Orion Spacecraft To Retain Predecessor Apollo’s Basic Design

It has been 47 years since the last Apollo mission went into outer space. Yet, despite the four decades that have passed, the newest NASA project, the Orion spacecraft, still sports the same facade of its predecessors.

One such similarity is found in its plating, which uses Avcoat, a substance that can endure rapid changes in temperature. According to a statement from experts, however, the agency’s newest space mobile has been fitted with technology to ensure that it can travel further distances. The computers, for example, are a dozen times faster than the ones on the International Space Station and a thousand times faster than those used in previous Apollo missions.

When asked about the spacecraft’s design, which can carry up to six astronauts, Orion’s program manager for Lockheed Martin, Mike Hawes, stated that the shape was maintained because it was the most efficient for providing a safe re-entry from the velocities of returning from space.

The agency hopes to perfect the Orion spacecraft with the ultimate goal of sending four astronauts to space for long duration deep space missions.

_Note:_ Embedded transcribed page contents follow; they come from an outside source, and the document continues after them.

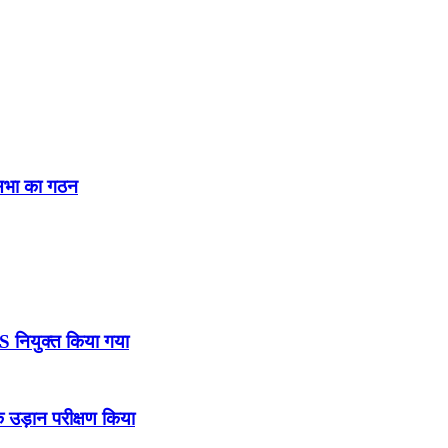
नसभा का गठन
DS नियुक्त किया गया
उड़ान परीक्षण किया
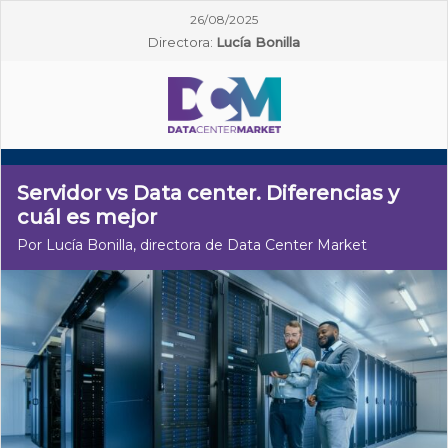
26/08/2025
Directora:
Lucía Bonilla
Servidor vs Data center. Diferencias y
cuál es mejor
Por Lucía Bonilla, directora de Data Center Market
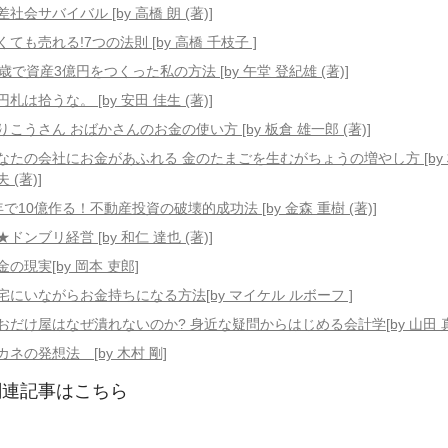
差社会サバイバル [by 高橋 朗 (著)]
くても売れる!7つの法則 [by 高橋 千枝子 ]
3歳で資産3億円をつくった私の方法 [by 午堂 登紀雄 (著)]
円札は拾うな。 [by 安田 佳生 (著)]
りこうさん おばかさんのお金の使い方 [by 板倉 雄一郎 (著)]
なたの会社にお金があふれる 金のたまごを生むがちょうの増やし方 [by
 (著)]
年で10億作る！不動産投資の破壊的成功法 [by 金森 重樹 (著)]
★ドンブリ経営 [by 和仁 達也 (著)]
金の現実[by 岡本 吏郎]
宅にいながらお金持ちになる方法[by マイケル ルボーフ ]
おだけ屋はなぜ潰れないのか? 身近な疑問からはじめる会計学[by 山田 
カネの発想法 [by 木村 剛]
関連記事はこちら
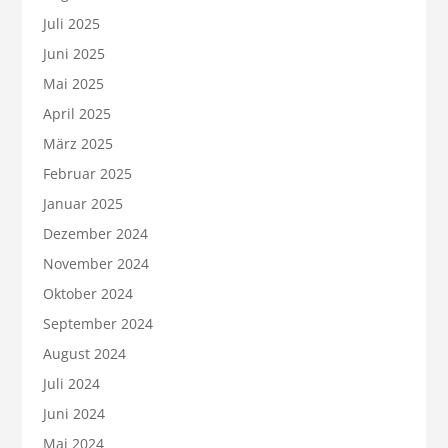
Juli 2025
Juni 2025
Mai 2025
April 2025
März 2025
Februar 2025
Januar 2025
Dezember 2024
November 2024
Oktober 2024
September 2024
August 2024
Juli 2024
Juni 2024
Mai 2024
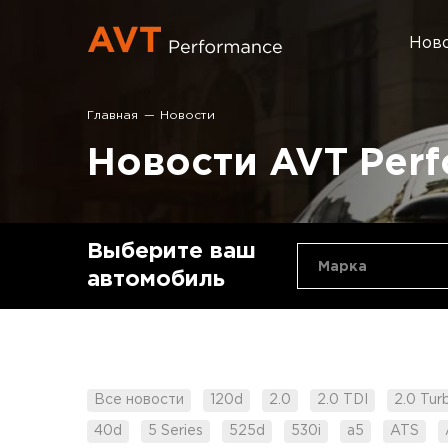
Нов
Главная
Новости
Новости AVT Per
Выберите ваш
Марка
автомобиль
Все новости
120d
2.0
2.0 TDI
2.0 Tur
40d
5 Series
525d
530i
a5
ATS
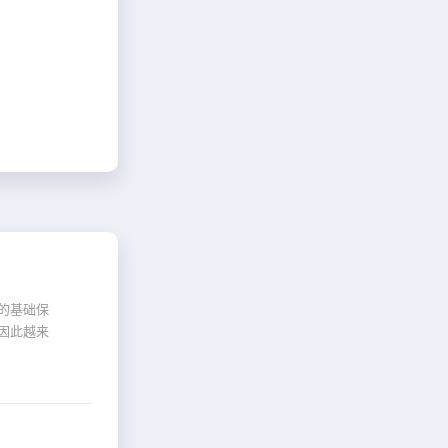
的基础保
因此越来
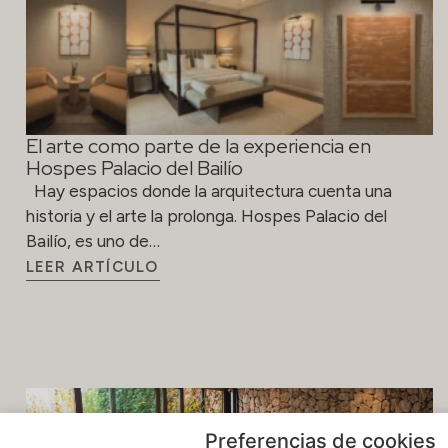
El arte como parte de la experiencia en
Hospes Palacio del Bailío
Hay espacios donde la arquitectura cuenta una
historia y el arte la prolonga. Hospes Palacio del
Bailío, es uno de…
LEER ARTÍCULO
Preferencias de cookies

In time, the craft may also enable people to reach asteroids and even the Red Planet itself.

NASA, in collaboration with Lockheed Martin, launched an Orion spacecraft last December, 5 2014, atop a rocket operated by the United Launch Alliance, the Delta IV Heavy, at 7:05 AM. This was the Exploration Test Flight 1 (EFT-1), which cost approximately $370 million. The unmanned flight was to orbit the Earth twice, reaching an altitude of 3600 miles, with speeds of 20,000 mph. The Orion project manager Mark Geyer, of the Johnson Space Center, along with Hawes, recently thanked a team of 15 people from the Jet Propulsion Laboratory last Wednesday for helping in the December test flight.

Now, with help from the federal government and a budget of $ 1.1 billion a year, the series of Orion missions are closer to their goals. The next milestone to be reached by the agency is the Exploration Mission 1 (EM-1), scheduled for September 2018. In 2021, NASA also plans to send a crew for a flyby lasting a few days in high lunar orbit, and hopes to launch the second SLS mission, involving the Space Launch System, which is capable of sending humans to deep space.